Exercise: Every entry below should be reproduced exactly, with all pictures left out.

Collected data:

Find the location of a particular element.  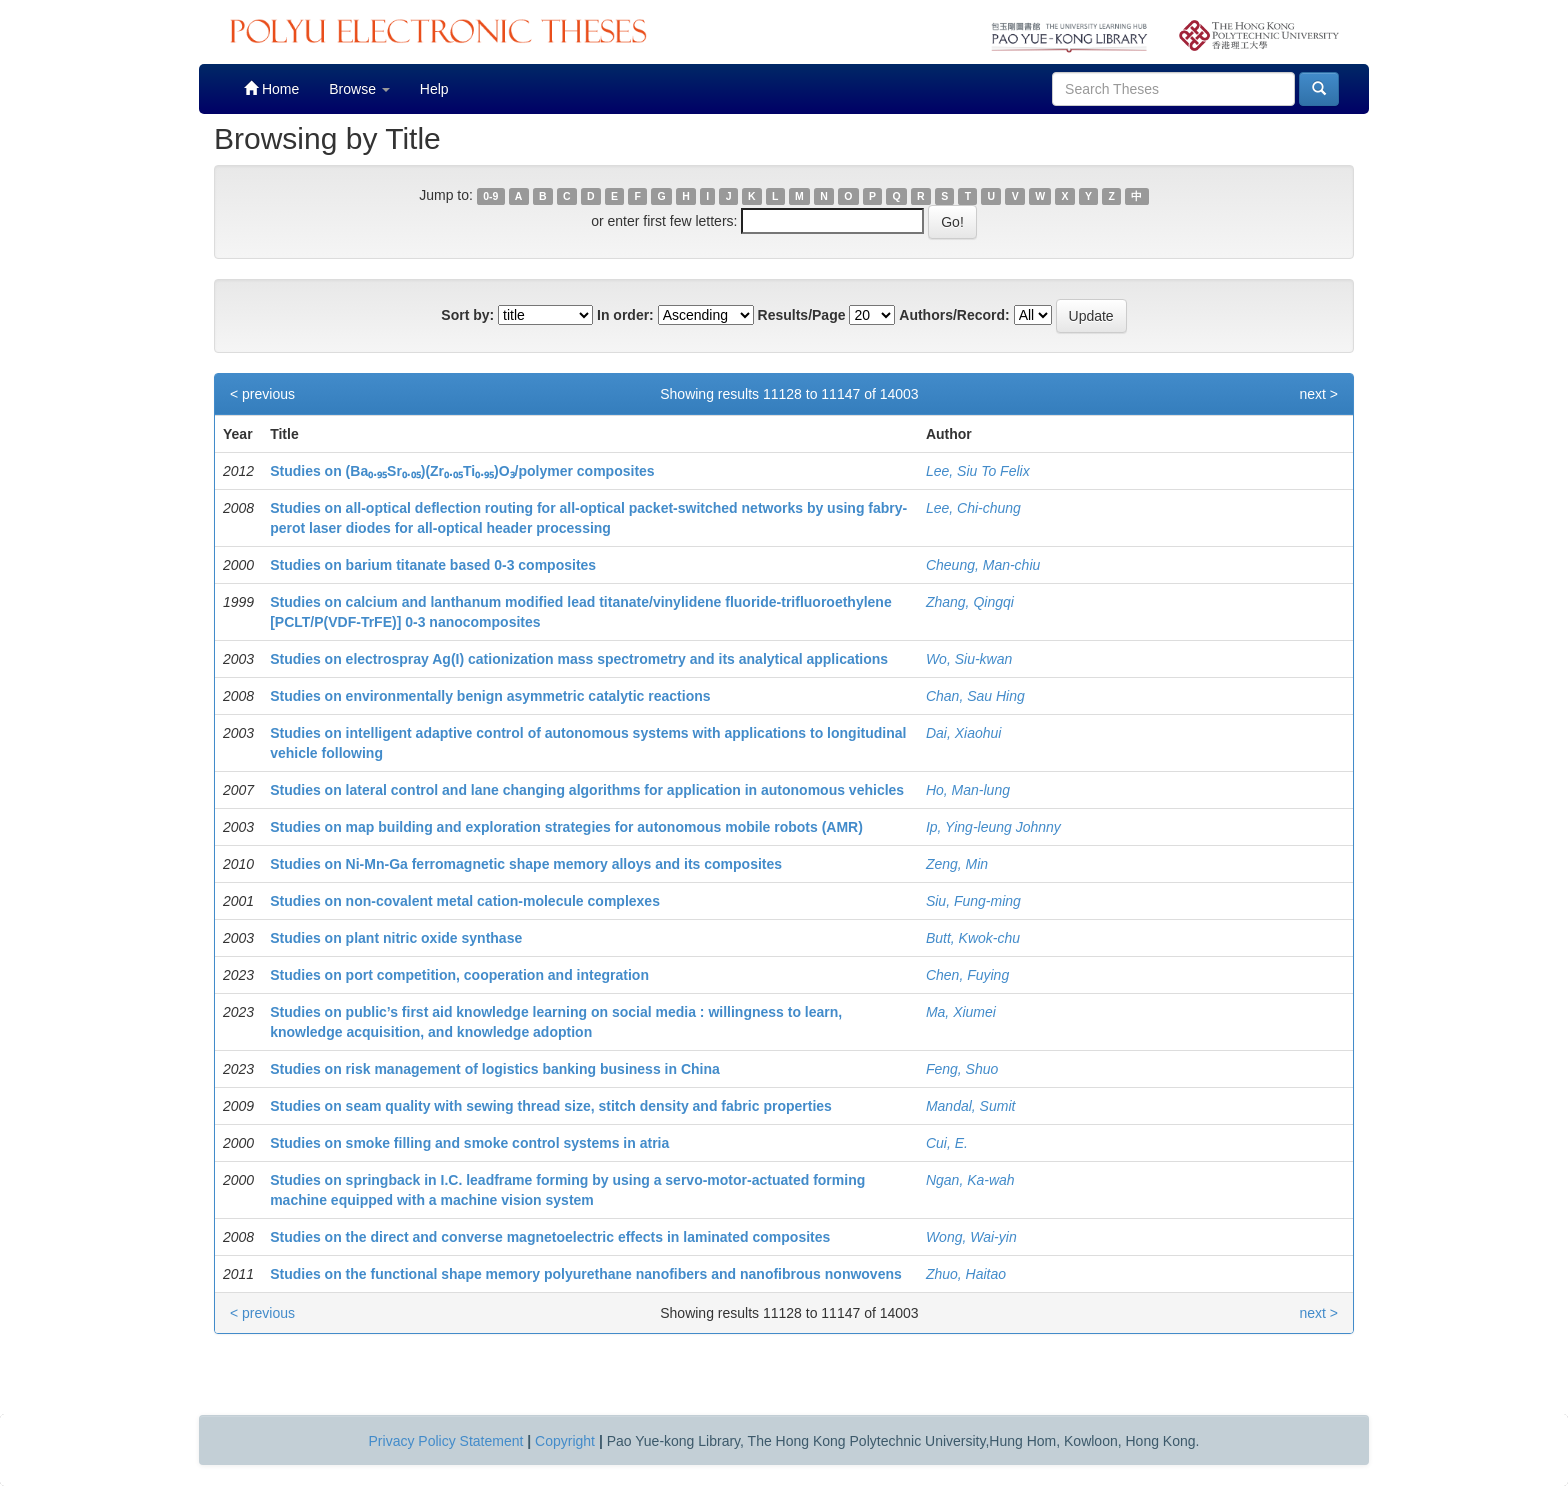

Privacy Policy Statement is located at coordinates (446, 1441).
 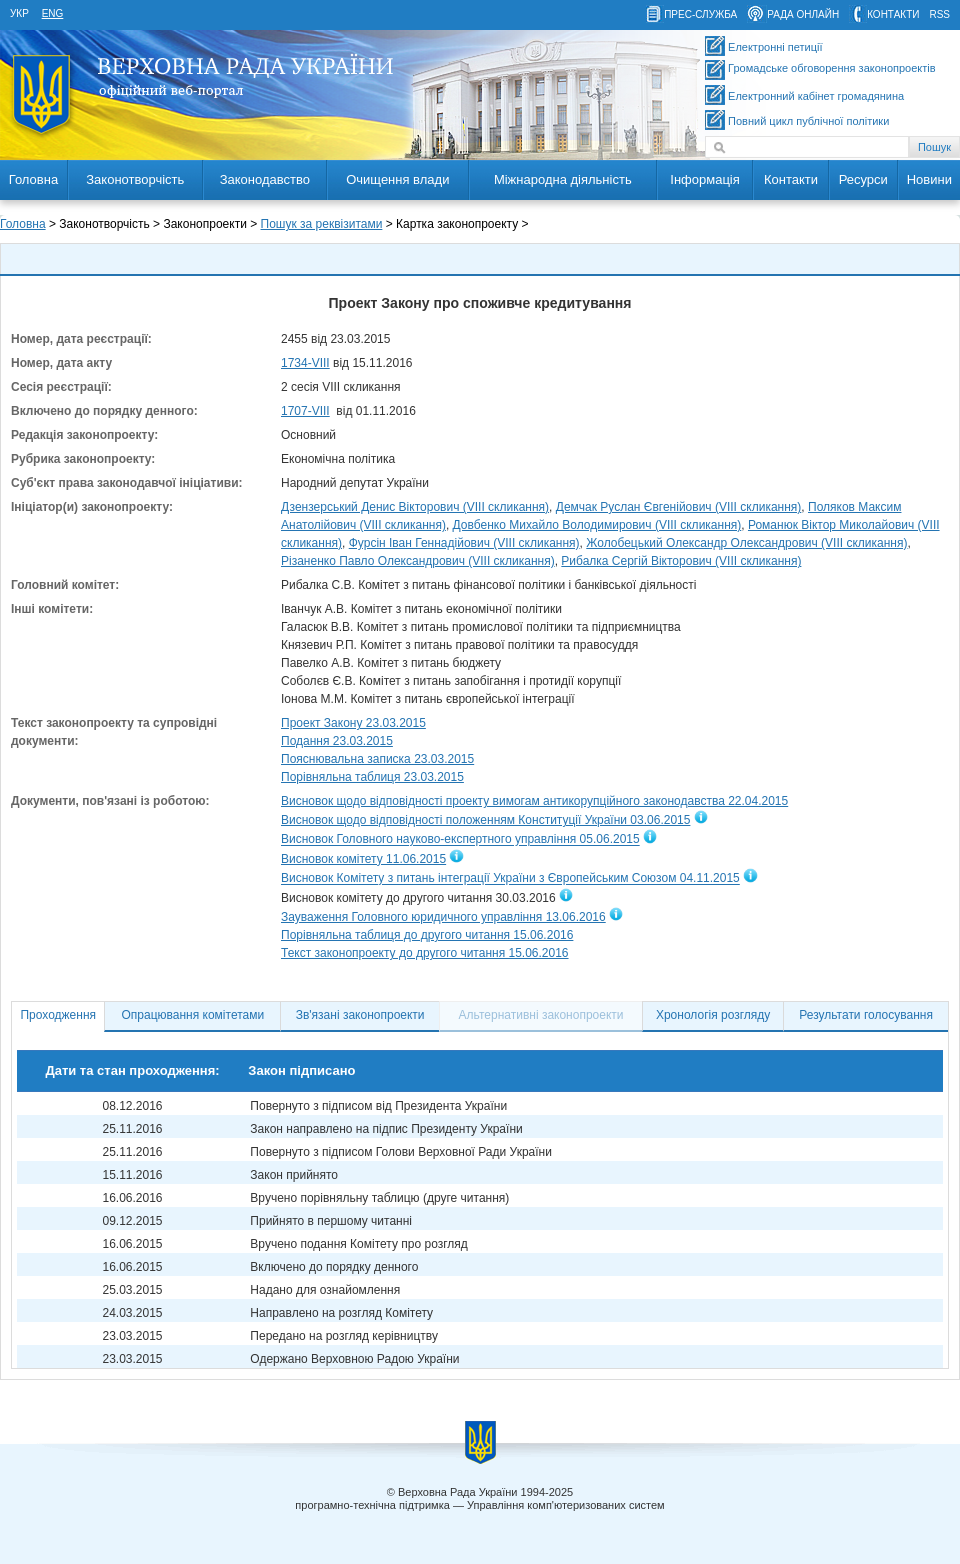 I want to click on Новини, so click(x=929, y=179).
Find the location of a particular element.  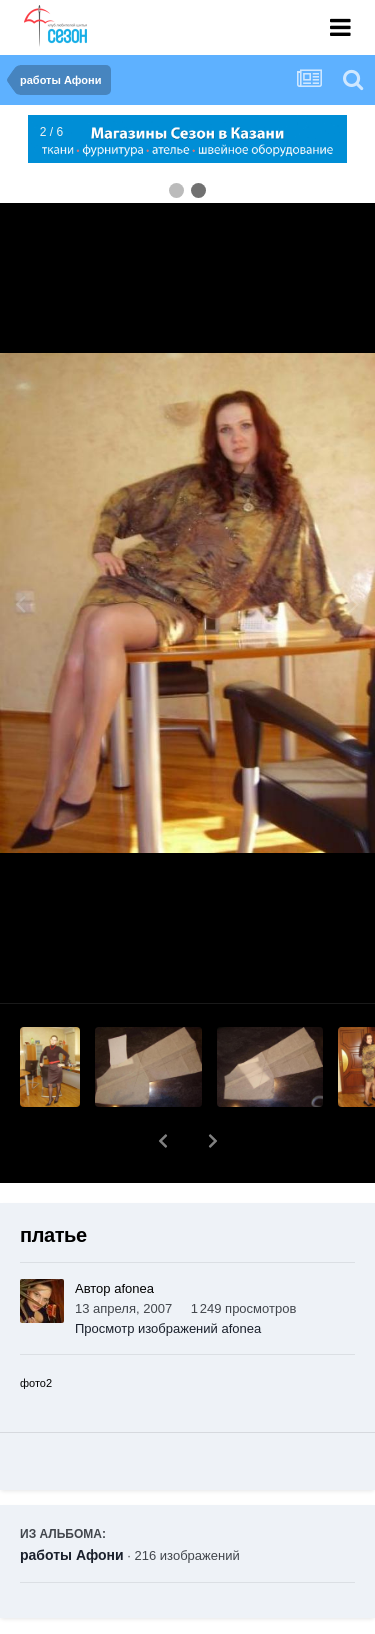

Просмотр изображений afonea is located at coordinates (168, 1276).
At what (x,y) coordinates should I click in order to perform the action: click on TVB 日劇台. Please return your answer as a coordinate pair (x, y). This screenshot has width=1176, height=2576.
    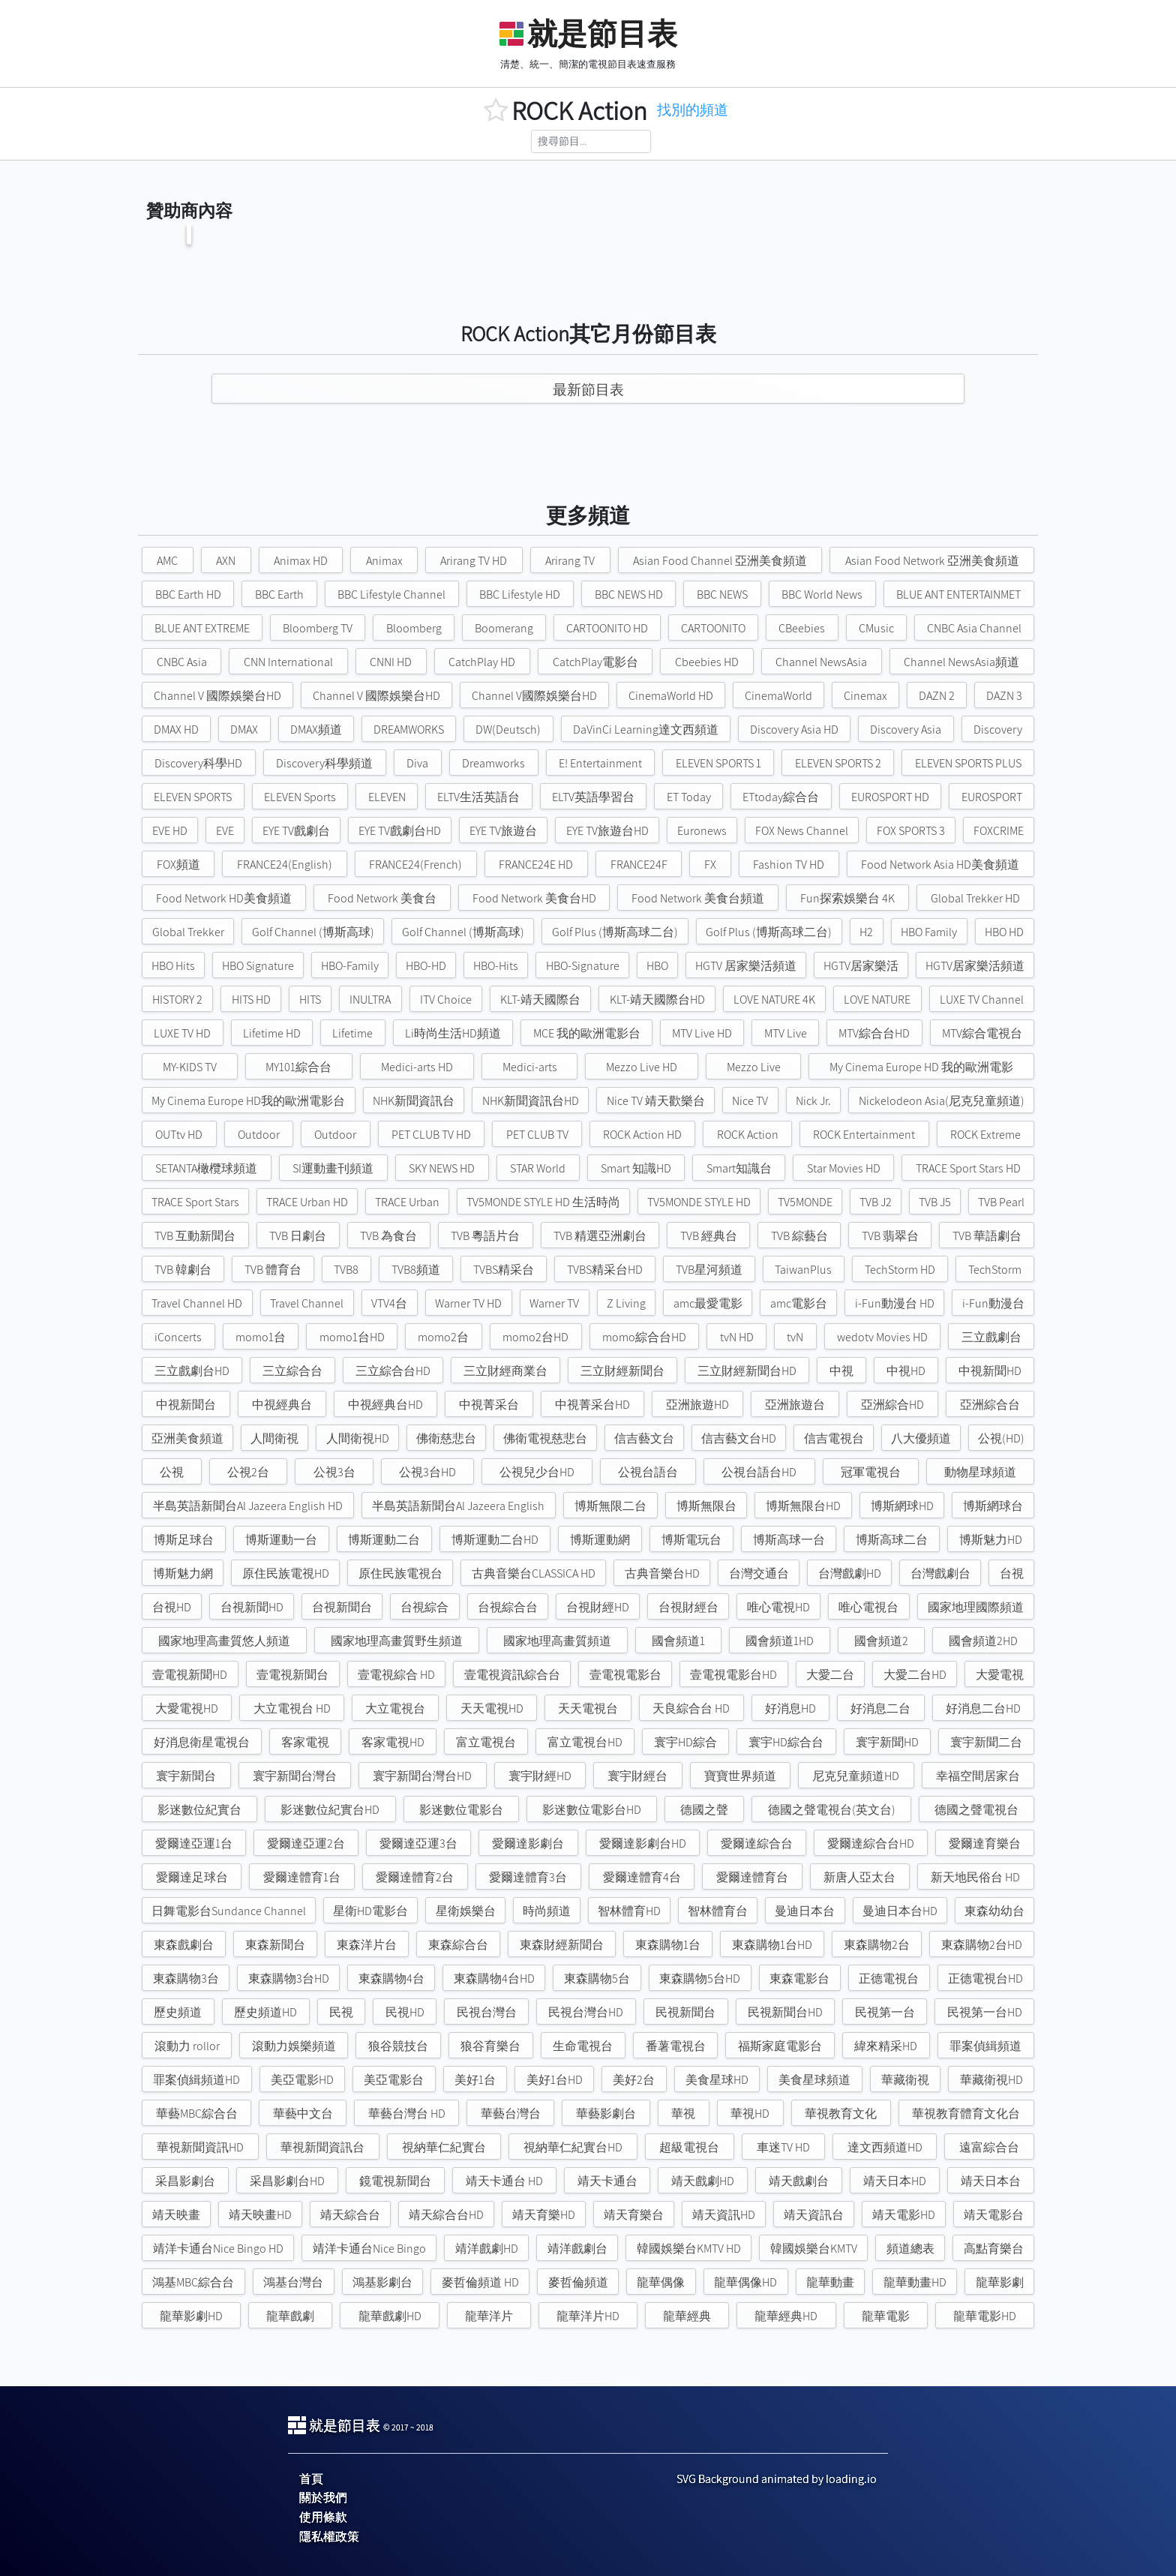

Task response:
Find the location of a particular element.  

Privacy Policy Statement is located at coordinates (446, 1441).
  I want to click on Новини, so click(x=929, y=179).
Find the location of a particular element.  

Просмотр изображений afonea is located at coordinates (168, 1276).
At what (x,y) coordinates should I click in order to perform the action: click on TVB 日劇台. Please return your answer as a coordinate pair (x, y). This screenshot has width=1176, height=2576.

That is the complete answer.